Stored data
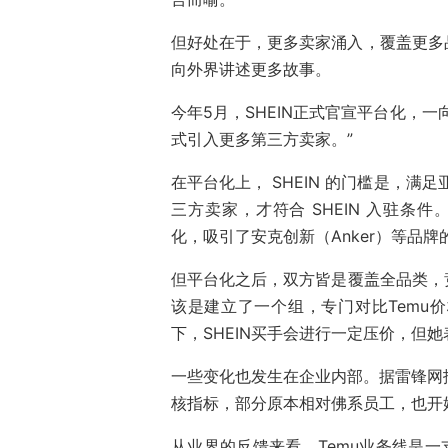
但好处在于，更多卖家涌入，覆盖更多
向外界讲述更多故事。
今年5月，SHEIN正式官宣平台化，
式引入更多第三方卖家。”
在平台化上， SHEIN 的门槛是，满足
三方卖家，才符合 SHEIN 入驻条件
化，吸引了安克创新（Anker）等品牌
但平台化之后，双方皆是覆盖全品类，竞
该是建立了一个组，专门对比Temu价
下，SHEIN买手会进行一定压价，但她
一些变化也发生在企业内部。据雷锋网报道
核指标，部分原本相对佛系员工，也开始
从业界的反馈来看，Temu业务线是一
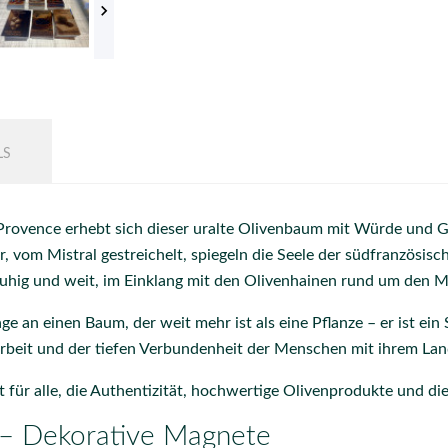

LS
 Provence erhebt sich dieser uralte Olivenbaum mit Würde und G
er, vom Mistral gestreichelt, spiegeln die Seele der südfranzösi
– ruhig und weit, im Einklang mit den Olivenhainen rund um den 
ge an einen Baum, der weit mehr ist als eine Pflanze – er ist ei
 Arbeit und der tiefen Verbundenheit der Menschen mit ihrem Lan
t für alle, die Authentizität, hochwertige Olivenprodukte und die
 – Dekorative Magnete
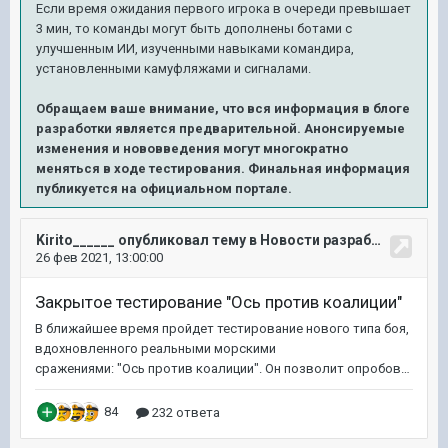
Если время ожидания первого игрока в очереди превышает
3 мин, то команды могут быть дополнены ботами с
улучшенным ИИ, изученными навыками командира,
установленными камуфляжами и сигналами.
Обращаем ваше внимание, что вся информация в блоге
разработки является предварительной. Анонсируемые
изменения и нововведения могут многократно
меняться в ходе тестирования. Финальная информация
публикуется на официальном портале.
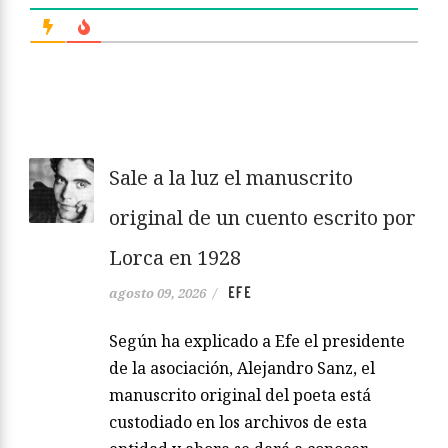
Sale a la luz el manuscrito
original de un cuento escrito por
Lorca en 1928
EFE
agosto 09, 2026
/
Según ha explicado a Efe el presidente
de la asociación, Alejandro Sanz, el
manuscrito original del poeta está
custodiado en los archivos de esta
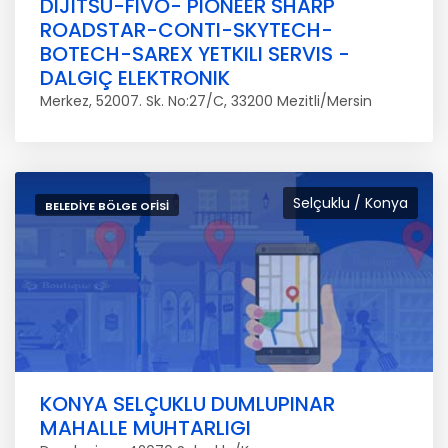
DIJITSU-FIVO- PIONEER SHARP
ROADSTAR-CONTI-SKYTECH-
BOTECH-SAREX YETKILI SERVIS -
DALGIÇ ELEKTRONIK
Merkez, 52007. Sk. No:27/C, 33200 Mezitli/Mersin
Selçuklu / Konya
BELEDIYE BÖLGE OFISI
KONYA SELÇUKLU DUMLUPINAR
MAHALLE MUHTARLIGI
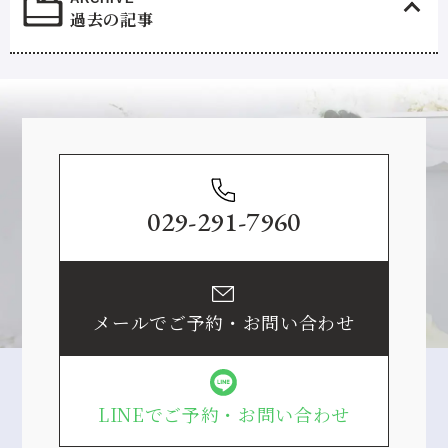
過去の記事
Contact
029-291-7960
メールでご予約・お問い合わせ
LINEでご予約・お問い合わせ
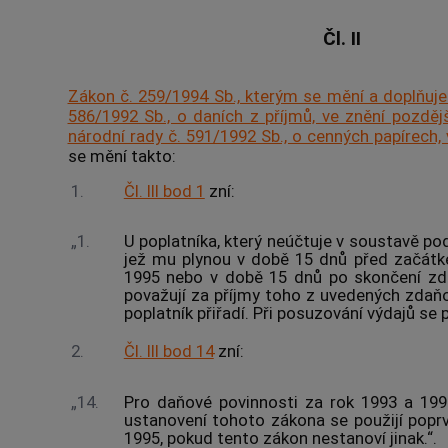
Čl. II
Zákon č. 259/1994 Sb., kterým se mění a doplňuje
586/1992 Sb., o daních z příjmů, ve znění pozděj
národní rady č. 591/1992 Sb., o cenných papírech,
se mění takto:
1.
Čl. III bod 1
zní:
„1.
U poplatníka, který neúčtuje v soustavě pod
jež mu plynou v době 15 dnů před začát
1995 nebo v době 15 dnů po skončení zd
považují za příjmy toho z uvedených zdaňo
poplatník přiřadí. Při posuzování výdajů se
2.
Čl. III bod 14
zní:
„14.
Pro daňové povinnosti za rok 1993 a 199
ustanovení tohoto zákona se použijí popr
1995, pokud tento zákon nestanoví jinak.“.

# INSTRUCTIONS FOR THE TASK
Both the line containing "化，吸引了安克创新（Anker）等品牌" and the line containing "rund um den" above belong in the output, as do the lines between them. Print them exactly, without pictures.

# OUTPUT BELOW
化，吸引了安克创新（Anker）等品牌
但平台化之后，双方皆是覆盖全品类，竞
该是建立了一个组，专门对比Temu价
下，SHEIN买手会进行一定压价，但她
一些变化也发生在企业内部。据雷锋网报道
核指标，部分原本相对佛系员工，也开始
从业界的反馈来看，Temu业务线是一

LS
 Provence erhebt sich dieser uralte Olivenbaum mit Würde und G
er, vom Mistral gestreichelt, spiegeln die Seele der südfranzösi
– ruhig und weit, im Einklang mit den Olivenhainen rund um den 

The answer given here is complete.